Three-dimensional (3D) city models are of great significance and are high in demand. They can be used for various useful applications such as urban planning, visibility analysis and estimating the solar irradiation and energy demand of buildings throughout the day. Nowadays, Light Detection And Ranging (LiDAR) sensors are one of the most commonly used technologies for the acquisition of cheap, fast, dense, and reliable 3D point cloud datasets. At the same time, increasing attention has been focused lately on the utilization of these 3D point cloud datasets for the reconstruction of 3D city models. The 3D representation of a scene in the form of a 3D point cloud facilitates a variety of analysis tasks like object recognition, segmentation, and classification, which are an important prerequisite for many building reconstruction methods. Thus, having an accurate classifier that can automatically assign 3D points a respective semantic class label is of utmost importance as it can significantly reduce the time and cost required to analyse 3D scenes. Training machine learning and deep learning algorithms to perform this task has been the focus of many recent scientific works that provide promising results and insights for future work.
This thesis attempted to create an accurate Random Forest Classifier for LiDAR point cloud datasets using the Actueel Hoogtebestand Nederland 3 (AHN3) dataset as training data. The aim was to assist building reconstruction methods, and for this reason, only three semantic class labels are assigned to the points by the classifier, namely ground, building and other. Multiple experiments were conducted to test how large the training dataset needs to be, what features should be included and what point density the input point cloud needs to have for the classifier to perform well. Tests were also made using the DALES dataset to evaluate the performance of the classifier for different datasets and environments. Moreover, the time and memory required to train and test the various Random Forests models and the evaluation metrics of the results were stored as benchmarking research to provide insights and guide future work.

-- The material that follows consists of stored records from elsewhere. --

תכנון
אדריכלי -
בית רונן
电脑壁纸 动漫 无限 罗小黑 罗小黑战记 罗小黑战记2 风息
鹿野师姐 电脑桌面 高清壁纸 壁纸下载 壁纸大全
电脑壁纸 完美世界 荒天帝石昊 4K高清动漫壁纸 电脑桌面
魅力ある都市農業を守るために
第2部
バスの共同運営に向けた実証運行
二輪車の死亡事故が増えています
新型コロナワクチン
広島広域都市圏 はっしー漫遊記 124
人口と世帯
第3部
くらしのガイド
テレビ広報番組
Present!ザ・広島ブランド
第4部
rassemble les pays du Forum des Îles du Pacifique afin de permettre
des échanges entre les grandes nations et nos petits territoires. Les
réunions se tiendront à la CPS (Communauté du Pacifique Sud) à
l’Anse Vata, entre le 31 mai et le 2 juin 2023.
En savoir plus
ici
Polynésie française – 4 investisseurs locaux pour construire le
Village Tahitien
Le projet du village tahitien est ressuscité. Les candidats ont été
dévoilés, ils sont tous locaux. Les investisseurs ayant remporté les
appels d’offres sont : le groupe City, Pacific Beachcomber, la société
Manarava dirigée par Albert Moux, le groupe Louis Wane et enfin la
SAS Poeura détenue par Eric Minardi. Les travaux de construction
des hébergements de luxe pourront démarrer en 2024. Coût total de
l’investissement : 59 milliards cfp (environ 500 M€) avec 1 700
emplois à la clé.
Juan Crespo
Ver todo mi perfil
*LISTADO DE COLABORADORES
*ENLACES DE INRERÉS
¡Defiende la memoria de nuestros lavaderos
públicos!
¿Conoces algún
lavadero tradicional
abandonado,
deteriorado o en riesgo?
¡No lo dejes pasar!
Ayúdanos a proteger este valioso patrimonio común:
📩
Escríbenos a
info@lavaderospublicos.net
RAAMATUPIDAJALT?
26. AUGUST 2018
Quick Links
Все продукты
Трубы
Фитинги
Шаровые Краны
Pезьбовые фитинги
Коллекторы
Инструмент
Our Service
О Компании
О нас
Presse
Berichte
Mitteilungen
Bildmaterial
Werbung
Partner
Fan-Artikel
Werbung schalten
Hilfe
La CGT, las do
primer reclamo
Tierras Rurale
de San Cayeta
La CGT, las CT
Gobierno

The classification approach that was used consists of five major steps. First, the input point cloud is uniformly sampled and then spherical local neighbourhoods of the points are computed in multiple scales. Height and eigen-based features are then extracted for each local neighbourhood, and the best subset of features is then used to train the Random Forest Classifier. Finally, each point of the input point cloud is assigned to the same class as its nearest neighbour in the sampled point cloud. A comparative analysis shows that the performance of our final Random Forest model stands in parallel with that of other available, more complex, deep learning algorithms if we take into consideration its simplicity and efficiency.